A generation of Chinese is coming of age with an internet that is distinctively different from the rest of the web. Over the past decade, China has blocked Google, Facebook, Twitter and Instagram, as well as thousands of other foreign websites, including The New York Times and Chinese Wikipedia. A plethora of Chinese websites emerged to serve the same functions — though they came with a heavy dose of censorship.
Now the implications of growing up with this different internet system are starting to play out. Many young people in China have little idea what Google, Twitter or Facebook are, creating a gulf with the rest of the world. And, accustomed to the homegrown apps and online services, many appear uninterested in knowing what has been censored online, allowing Beijing to build an alternative value system that competes with Western liberal democracy.
These trends are set to spread. China is now exporting its model of a censored internet to other countries, including Vietnam, Tanzania and Ethiopia.
Such outcomes are the opposite of what many in the West anticipated would be the effect of the internet. In a 2000 speech, President Bill Clinton argued that the internet’s growth would make China a more open society like the United States. “In the new century, liberty will spread by cellphone and cable modem,” he said.

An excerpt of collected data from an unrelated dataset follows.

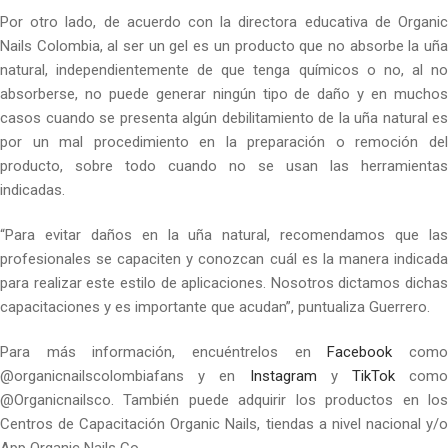
Por otro lado, de acuerdo con la directora educativa de Organic
Nails Colombia, al ser un gel es un producto que no absorbe la uña
natural, independientemente de que tenga químicos o no, al no
absorberse, no puede generar ningún tipo de daño y en muchos
casos cuando se presenta algún debilitamiento de la uña natural es
por un mal procedimiento en la preparación o remoción del
producto, sobre todo cuando no se usan las herramientas
indicadas.
“Para evitar daños en la uña natural, recomendamos que las
profesionales se capaciten y conozcan cuál es la manera indicada
para realizar este estilo de aplicaciones. Nosotros dictamos dichas
capacitaciones y es importante que acudan”, puntualiza Guerrero.
Para más información, encuéntrelos en
Facebook
com
@organicnailscolombiafans y en
Instagram
y
TikTok
com
@Organicnailsco. También puede adquirir los productos en los
Centros de Capacitación Organic Nails, tiendas a nivel nacional y/o
App Organic Nails Co.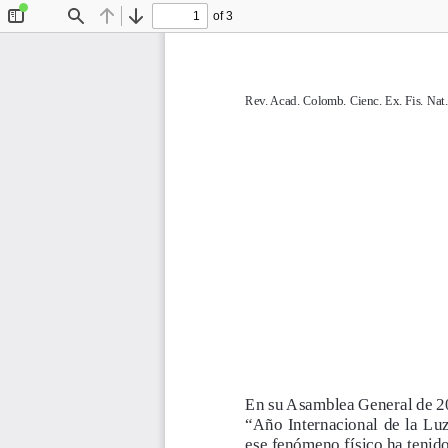
of 3
Toggle
Find
Previous
Next
Sidebar
Rev. Acad. Colomb. Cienc. Ex. Fis. Nat.
En su Asamblea General de 20
“Año  Internacional  de  la  Luz 
ese fenómeno físico ha tenido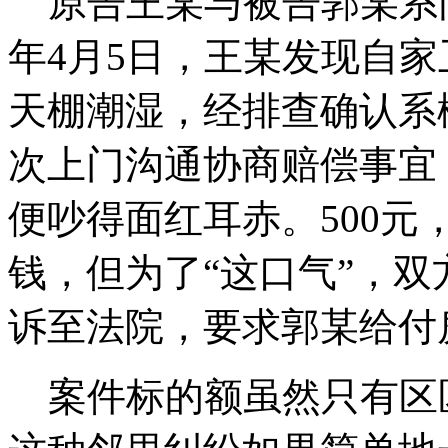
原告王某与被告郭某系同
年4月5日，王某发现自
天棚潮湿，经排查确认系
次上门沟通协商赔偿事宜
便吵得面红耳赤。500
钱，但为了“这口气”，
诉至法院，要求郭某给付房
案件标的额虽然只有区区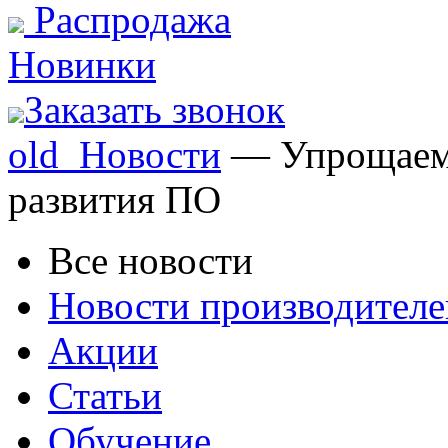
Распродажа
Новинки
Заказать звонок
old_Новости
— Упрощаем 
развития ПО
Все новости
Новости производителе
Акции
Статьи
Обучение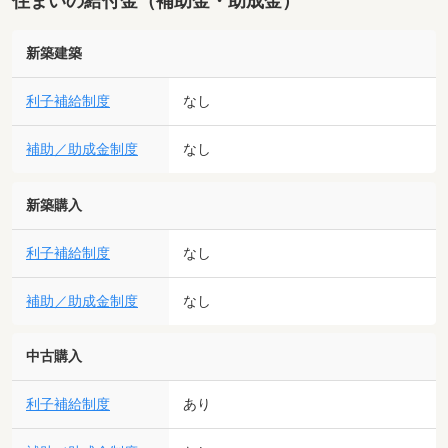
住まいの給付金（補助金・助成金）
新築建築
利子補給制度
なし
補助／助成金制度
なし
新築購入
利子補給制度
なし
補助／助成金制度
なし
中古購入
利子補給制度
あり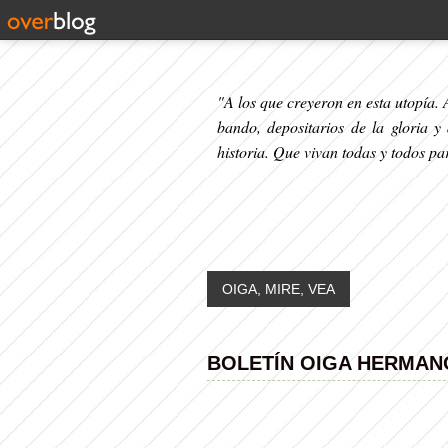
"A los que creyeron en esta utopía. A
bando, depositarios de la gloria y
historia. Que vivan todas y todos p
OIGA, MIRE, VEA
BOLETÍN OIGA HERMANO N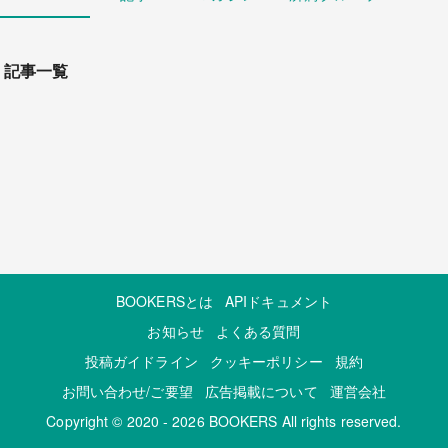
記事一覧
BOOKERSとは
APIドキュメント
お知らせ
よくある質問
投稿ガイドライン
クッキーポリシー
規約
お問い合わせ/ご要望
広告掲載について
運営会社
Copyright © 2020 - 2026 BOOKERS All rights reserved.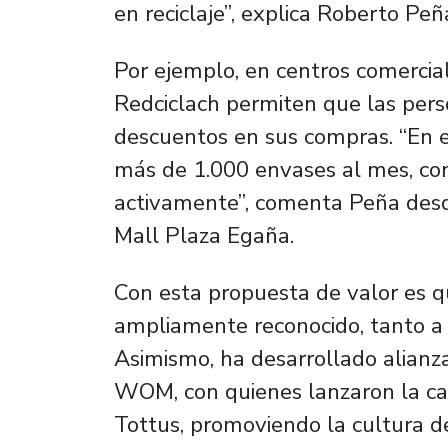
en reciclaje”, explica Roberto Peñ
Por ejemplo, en centros comercia
Redciclach permiten que las pe
descuentos en sus compras. “En es
más de 1.000 envases al mes, co
activamente”, comenta Peña desde
Mall Plaza Egaña.
Con esta propuesta de valor es q
ampliamente reconocido, tanto a 
Asimismo, ha desarrollado alian
WOM, con quienes lanzaron la
Tottus, promoviendo la cultura d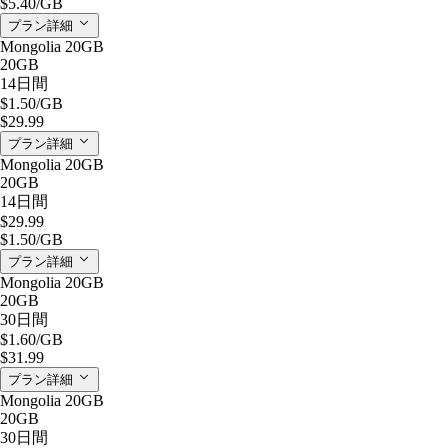
$5.40
/GB
プラン詳細
Mongolia 20GB
20GB
14日間
$1.50
/GB
$29.99
プラン詳細
Mongolia 20GB
20GB
14日間
$29.99
$1.50
/GB
プラン詳細
Mongolia 20GB
20GB
30日間
$1.60
/GB
$31.99
プラン詳細
Mongolia 20GB
20GB
30日間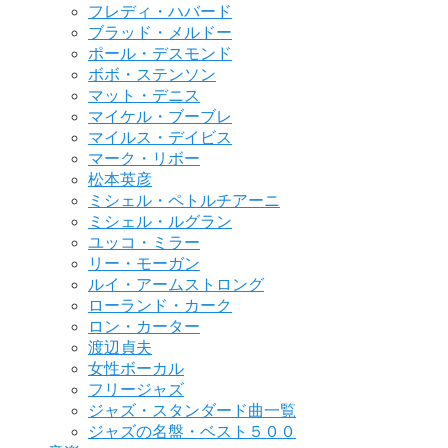
フレディ・ハバード
ブラッド・メルドー
ポール・デスモンド
ボボ・ステンソン
マット・デニス
マイケル・ブーブレ
マイルス・デイビス
マーク・リボー
松本英彦
ミシェル・ペトルチアーニ
ミシェル・ルグラン
ユッコ・ミラー
リー・モーガン
ルイ・アームストロング
ローランド・カーク
ロン・カーター
渡辺貞夫
女性ボーカル
フリージャズ
ジャズ・スタンダード曲一覧
ジャズの名盤・ベスト５００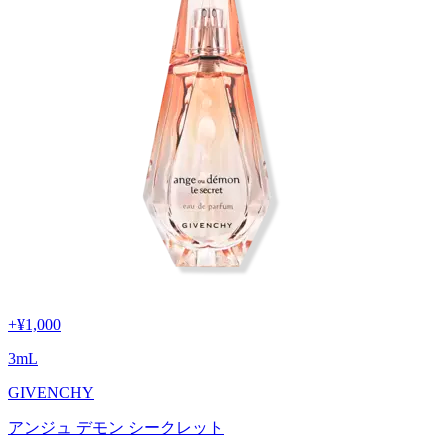
+
¥1,000
3
mL
GIVENCHY
アンジュ デモン シークレット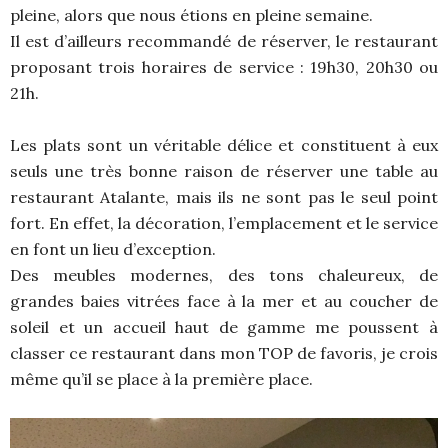
pleine, alors que nous étions en pleine semaine.
Il est d’ailleurs recommandé de réserver, le restaurant
proposant trois horaires de service : 19h30, 20h30 ou
21h.
Les plats sont un véritable délice et constituent à eux
seuls une très bonne raison de réserver une table au
restaurant Atalante, mais ils ne sont pas le seul point
fort. En effet, la décoration, l’emplacement et le service
en font un lieu d’exception.
Des meubles modernes, des tons chaleureux, de
grandes baies vitrées face à la mer et au coucher de
soleil et un accueil haut de gamme me poussent à
classer ce restaurant dans mon TOP de favoris, je crois
même qu’il se place à la première place.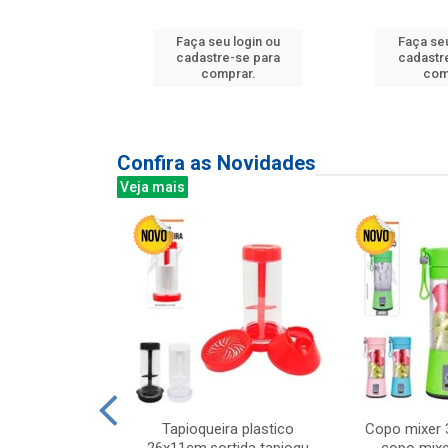
u login ou
Faça seu login ou
Faça seu
e-se para
cadastre-se para
cadastr
prar.
comprar.
com
Confira as Novidades
Veja mais
mesa cer 18cm
Tapioqueira plastico
Copo mixer 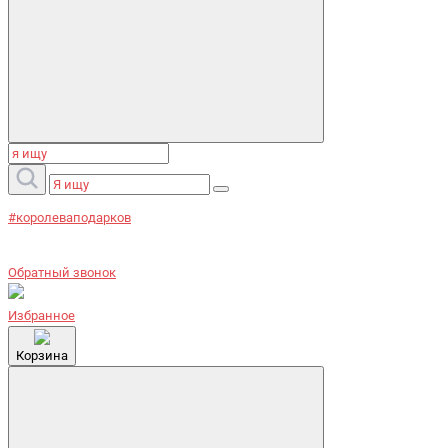
#королеваподарков
Обратный звонок
Избранное
Корзина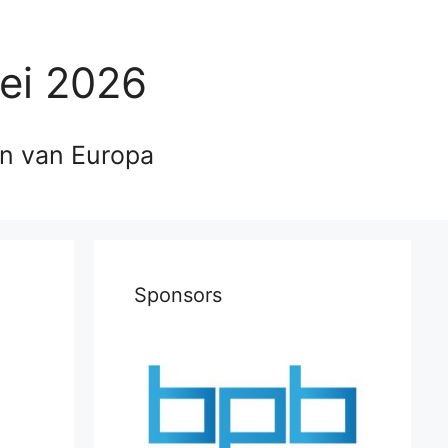
ei 2026
en van Europa
Sponsors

For American and other Western internet giants, the hope of getting a piece of the huge China market is increasingly a pipe dream. China’s Communist Party has demonstrated clearly that it will walk down a path of tighter ideological control under President Xi Jinping. In the first half of this year, the internet regulator Cyber Administration of China said it had shut down or revoked the licenses of more than 3,000 websites.

Yet American internet giants are still trying. Google has been working on a censored search engine for China’s smartphone users in case the government lets it in. And last month, Facebook gained approval to open a subsidiary in the eastern province of Zhejiang — only to see the approval quickly withdrawn.
Even if the Western apps and sites make it into China, they may face apathy from young people.
Two economists from Peking University and Stanford University…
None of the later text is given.